His hands go from inside his pockets to folded across his chest. He’s a statue made of granite. I’m an abandoned rag doll.
“Maybe we should just call Jennifer, then, to straighten everything out,” he says, pulling out his cell phone and poking at a few buttons before getting my permission.
“Let’s. A fine idea.” I yawn, my head getting murky, its natural state. I’m afr
aid of this phone call. I’ll only get to hear his end of the conversation.
He says, “Hi, sweetie. It’s Dad. . . . I know, but I need a quickhonest answer to a potentially difficult question. . . . I know, great way to start a phone call. . . . So, did you hire a Mark Genevich? . . . Mark Genevich, he’s a private detective. . . . He’s here in my office, and he claims you went to his Southie office and hired him—says you gave him some photos. . . . What? . . . Oh, he did? . . . Okay, okay, no. . . . Don’t worry, Jennifer. Nothing I can’t take care of. I have to go. . . . Good luck tonight. You were great last night and I’m sure you’ll make it through to next week. . . . Love you too.”
I think I need to find my own attack mode. The problem is I’m toothless. I say, “You two have such a swell relationship and all, but if she said she’s never met me, she’s lying.”

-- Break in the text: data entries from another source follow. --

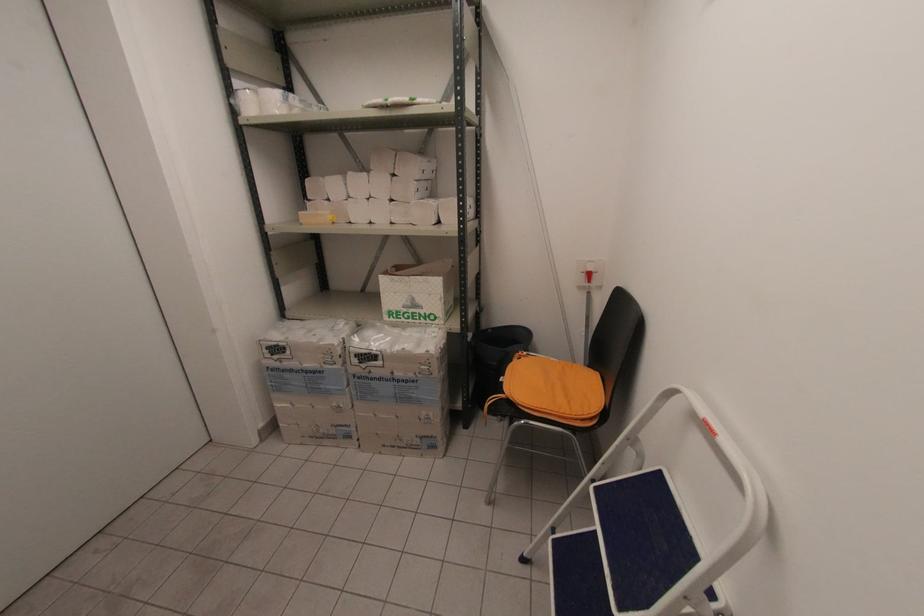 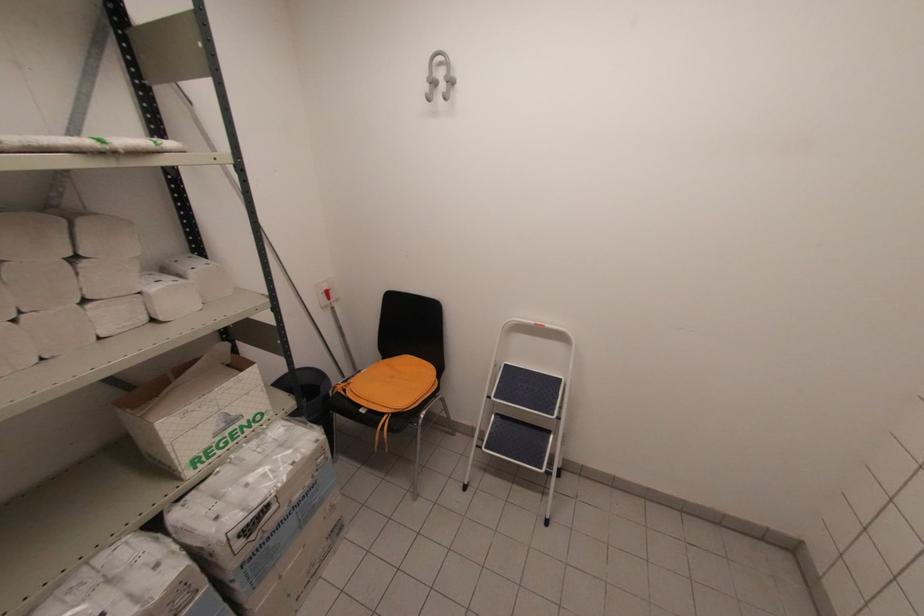 Locate, in the second image, the point that corresponds to the point at 372,379 in the first image.

(271, 539) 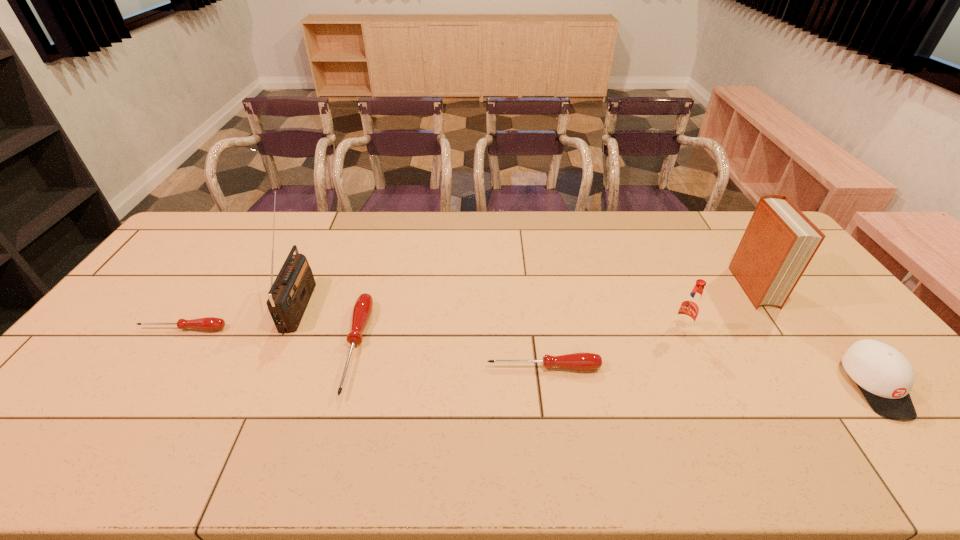 You are a GUI agent. You are given a task and a screenshot of the screen. Output one action in this format:
    pyautogui.click(x=<x>, y=<y>)
    Task: Click on the root beer
    Image resolution: width=960 pixels, height=540 pixels.
    Given the screenshot: What is the action you would take?
    pyautogui.click(x=689, y=310)

At what (x,y) coordinates should I click in order to perform the action: click on the fifth shortest object. Please return your answer as a coordinate pair (x, y). The height and width of the screenshot is (540, 960). Looking at the image, I should click on (689, 310).

Where is `vacant region located on the front of the shortest screwdriver`? vacant region located on the front of the shortest screwdriver is located at coordinates (141, 390).

In order to click on free point located on the right of the second screwdriver from right to left in this screenshot , I will do `click(417, 347)`.

The image size is (960, 540). Find the location of `free space located on the front of the fourth object from left to right`. free space located on the front of the fourth object from left to right is located at coordinates (550, 411).

At what (x,y) coordinates should I click in order to perform the action: click on vacant area situated 0.130m on the open cover of the hardback book. Please return your answer as a coordinate pair (x, y). This screenshot has height=540, width=960. Looking at the image, I should click on (792, 343).

At what (x,y) coordinates should I click in order to perform the action: click on free space located on the front-facing side of the sixth object from right to left. Please return your answer as a coordinate pair (x, y). This screenshot has width=960, height=540. Looking at the image, I should click on (381, 303).

Find the location of a particular element. The width and height of the screenshot is (960, 540). free space located 0.370m on the right of the fifth shortest object is located at coordinates (819, 329).

Locate an element on the screen. This screenshot has width=960, height=540. screwdriver that is at the near edge is located at coordinates pyautogui.click(x=362, y=309).

Where is `baseball cap positioned at the near edge`? baseball cap positioned at the near edge is located at coordinates pyautogui.click(x=885, y=377). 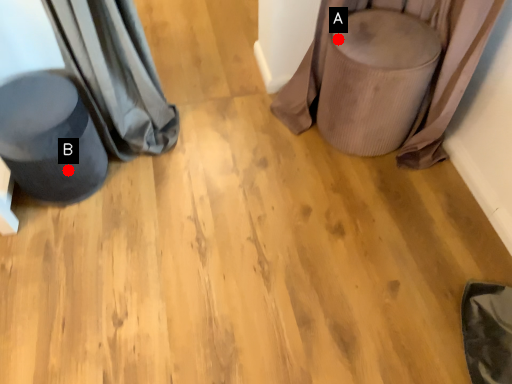 Question: Two points are circled on the image, labeled by A and B beside each circle. Which of the following is the closest to the observer?

Choices:
 (A) A is closer
 (B) B is closer

Answer: (B) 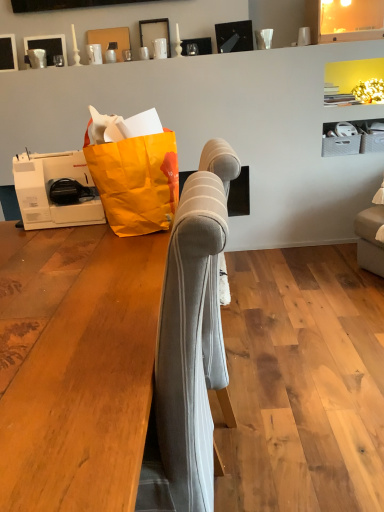 Question: From their relative heights in the image, would you say light gray fabric sofa at center is taller or shorter than matte black picture frame at upper left, arranged as the second picture frame when viewed from the right?

Choices:
 (A) short
 (B) tall

Answer: (B)

Question: From the image's perspective, is light gray fabric sofa at center located above or below matte black picture frame at upper left, arranged as the second picture frame when viewed from the right?

Choices:
 (A) below
 (B) above

Answer: (A)

Question: Which is farther from the matte black picture frame at upper center, the first picture frame from the right?

Choices:
 (A) matte black picture frame at upper left, acting as the 3th picture frame starting from the right
 (B) orange paper grocery bag at left
 (C) light gray fabric sofa at center
 (D) matte black picture frame at upper left, which is the 2th picture frame from left to right

Answer: (C)

Question: Estimate the real-world distances between objects in this image. Which object is closer to the matte black picture frame at upper center, the first picture frame from the right?

Choices:
 (A) matte black picture frame at upper left, which is the 2th picture frame from left to right
 (B) orange paper grocery bag at left
 (C) light gray fabric sofa at center
 (D) matte black picture frame at upper left, acting as the 3th picture frame starting from the right

Answer: (A) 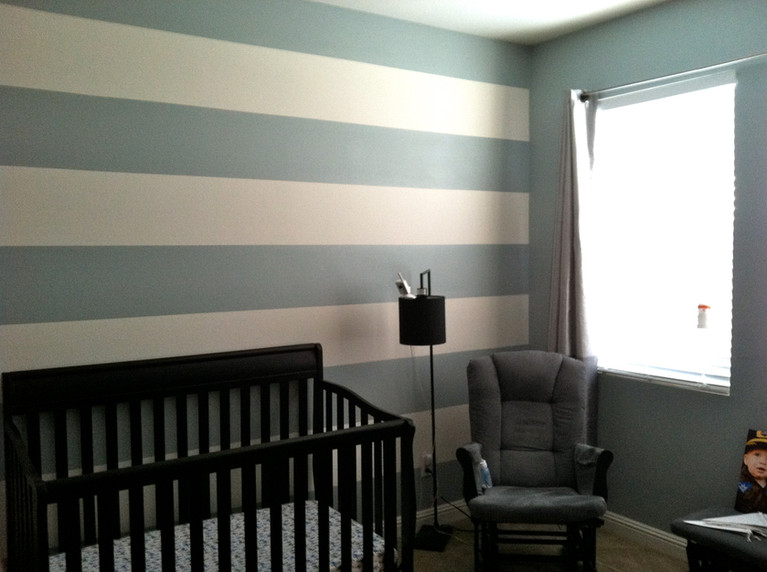 Where is `gray green wall`? This screenshot has height=572, width=767. gray green wall is located at coordinates (492, 58), (463, 153), (496, 266), (456, 366), (741, 344), (636, 67), (542, 237). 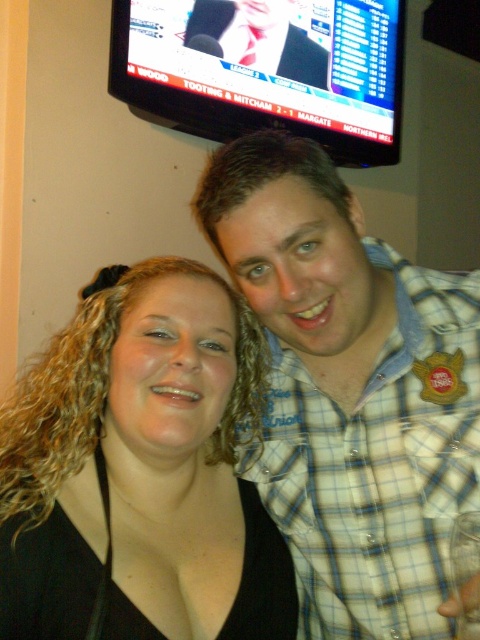 You are at a conference and need to take a photo of the blue plaid shirt at center and the matte black tie at upper center. Can you see both objects clearly in the photo without moving your camera?

The blue plaid shirt at center is in front of the matte black tie at upper center, so the blue plaid shirt at center may block the view of the matte black tie at upper center in the photo.

You are a photographer at a conference and need to adjust the camera focus. The blue plaid shirt at center and the black matte hair at center are both in the frame. Can you focus on both subjects simultaneously if the camera has a depth of field that can cover 6 inches?

The blue plaid shirt at center is 5.65 inches away from black matte hair at center. Since the distance between them is less than 6 inches, the camera can focus on both subjects simultaneously.

You are at a conference and need to introduce yourself to the person wearing the blue plaid shirt at center and the person with black matte hair at center. Who should you approach first if you want to greet the person on the right side?

The blue plaid shirt at center is positioned on the right side of black matte hair at center, so you should approach the blue plaid shirt at center first since it is on the right side. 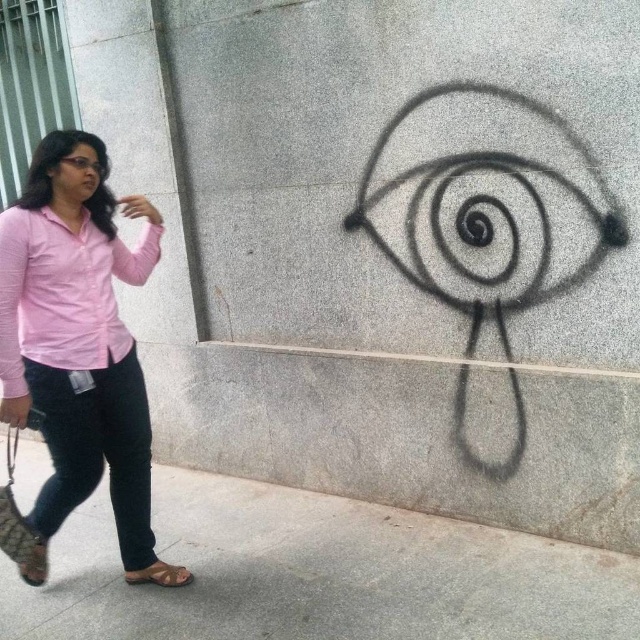 Does pink matte shirt at left have a larger size compared to brown leather sandal at lower left?

Yes.

The height and width of the screenshot is (640, 640). Identify the location of pink matte shirt at left. (64, 292).

Locate an element on the screen. pink matte shirt at left is located at coordinates (64, 292).

Between point (35, 547) and point (157, 584), which one is positioned in front?

Point (35, 547) is more forward.

Is the position of leather textured sandal at lower left less distant than that of brown leather sandal at lower left?

Yes, leather textured sandal at lower left is closer to the viewer.

Image resolution: width=640 pixels, height=640 pixels. I want to click on leather textured sandal at lower left, so click(x=20, y=540).

In the scene shown: Is gray concrete pavement at lower right closer to the viewer compared to leather textured sandal at lower left?

Yes, gray concrete pavement at lower right is closer to the viewer.

Which is above, gray concrete pavement at lower right or leather textured sandal at lower left?

Positioned higher is leather textured sandal at lower left.

The height and width of the screenshot is (640, 640). I want to click on gray concrete pavement at lower right, so click(x=317, y=573). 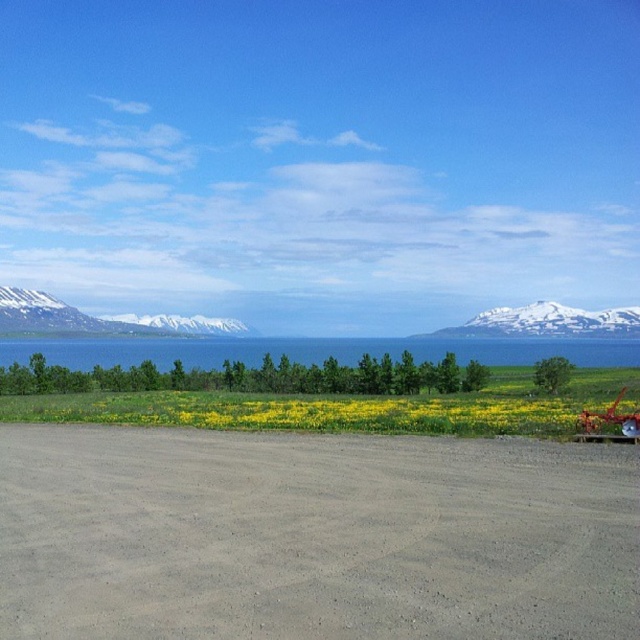 Question: Which point is farther to the camera?

Choices:
 (A) blue water at center
 (B) yellow matte flower at center
 (C) white snow-covered mountain at left

Answer: (C)

Question: Is gray gravel dirt track at center smaller than yellow matte flower at center?

Choices:
 (A) yes
 (B) no

Answer: (A)

Question: Which point is closer to the camera taking this photo?

Choices:
 (A) (497, 428)
 (B) (227, 353)
 (C) (465, 592)

Answer: (C)

Question: Does blue water at center come behind snowy rock mountain at upper right?

Choices:
 (A) no
 (B) yes

Answer: (A)

Question: Which object appears farthest from the camera in this image?

Choices:
 (A) gray gravel dirt track at center
 (B) yellow matte flower at center
 (C) snowy rock mountain at upper right
 (D) snowy mountain at center

Answer: (D)

Question: Is snowy rock mountain at upper right to the left of snowy mountain at center from the viewer's perspective?

Choices:
 (A) yes
 (B) no

Answer: (B) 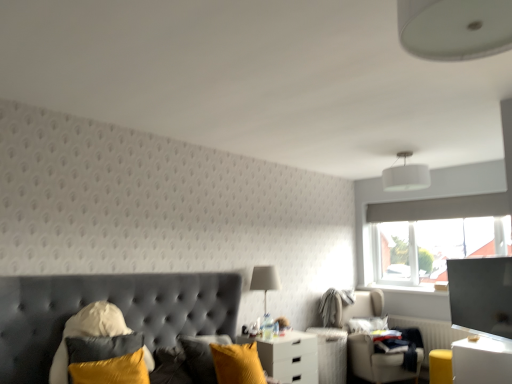 Question: Does velvet yellow pillow at lower left, which is the 1th pillow from front to back, have a larger size compared to white glossy nightstand at lower right, which is the second nightstand in back-to-front order?

Choices:
 (A) no
 (B) yes

Answer: (A)

Question: From a real-world perspective, is velvet yellow pillow at lower left, positioned as the first pillow in top-to-bottom order, positioned under white glossy nightstand at lower right, the 1th nightstand positioned from the right, based on gravity?

Choices:
 (A) yes
 (B) no

Answer: (B)

Question: From a real-world perspective, is velvet yellow pillow at lower left, the 2th pillow in the back-to-front sequence, physically above white glossy nightstand at lower right, which is the second nightstand in back-to-front order?

Choices:
 (A) no
 (B) yes

Answer: (B)

Question: Is velvet yellow pillow at lower left, which is the 1th pillow from left to right, shorter than white glossy nightstand at lower right, which is the second nightstand in back-to-front order?

Choices:
 (A) yes
 (B) no

Answer: (A)

Question: Is velvet yellow pillow at lower left, positioned as the first pillow in top-to-bottom order, facing towards white glossy nightstand at lower right, which is the second nightstand in back-to-front order?

Choices:
 (A) yes
 (B) no

Answer: (B)

Question: From their relative heights in the image, would you say matte white table lamp at center is taller or shorter than soft white pillow at lower right, which appears as the 1th pillow when viewed from the right?

Choices:
 (A) tall
 (B) short

Answer: (A)

Question: From a real-world perspective, is matte white table lamp at center physically located above or below soft white pillow at lower right, which appears as the 1th pillow when viewed from the right?

Choices:
 (A) below
 (B) above

Answer: (B)

Question: Based on their positions, is matte white table lamp at center located to the left or right of soft white pillow at lower right, acting as the second pillow starting from the front?

Choices:
 (A) left
 (B) right

Answer: (A)

Question: Considering their positions, is matte white table lamp at center located in front of or behind soft white pillow at lower right, acting as the second pillow starting from the front?

Choices:
 (A) front
 (B) behind

Answer: (A)

Question: Relative to white fabric lampshade at upper center, is velvet yellow pillow at lower left, the 2th pillow when ordered from right to left, in front or behind?

Choices:
 (A) behind
 (B) front

Answer: (B)

Question: Is velvet yellow pillow at lower left, positioned as the first pillow in top-to-bottom order, to the left or to the right of white fabric lampshade at upper center in the image?

Choices:
 (A) right
 (B) left

Answer: (B)

Question: Is point (103, 379) closer or farther from the camera than point (414, 185)?

Choices:
 (A) farther
 (B) closer

Answer: (B)

Question: Considering the positions of velvet yellow pillow at lower left, the 2th pillow in the back-to-front sequence, and white fabric lampshade at upper center in the image, is velvet yellow pillow at lower left, the 2th pillow in the back-to-front sequence, taller or shorter than white fabric lampshade at upper center?

Choices:
 (A) short
 (B) tall

Answer: (A)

“Jennifer said you showed up in the autograph line at Copley the other day, claimed to be working on her case, and left your card.”
“I sure did.”
“She also said she’d never seen you before Copley.”
I yawn again. The DA doesn’t like it. There’s nothing I can do about that. I say, “I have her signed contract back at my office.” Complete bluff. He knows it too.
He walks around to the front of the desk and sits on the top. One leg on the floor, one leg off. A DA flamingo. He says, “Blackmail is a felony, Mark.” He drops the hard-guy act momentarily and morphs into pity mode. He holds out his hands as if to say, Look at you, you’re a walking shipwreck, unsalvageable. “If you need money or help, Mark, I can help you out, but this isn’t the way to go about it.”
I laugh. It’s an ugly sound. “Thanks for the offer, DA, but I get by. And I’m not blackmailing anyone. If I were, would I be dumb enough to do it while sitting in your office? Give me a little credit.”
“Okay, okay, but Mark, try to take my point of view here. You are presenting me an odd set of circumstances, to say the least. You come out of nowhere, telling me that my daughter hired you on the basis of photos that aren’t of Jennifer. Are we on the same page so far?”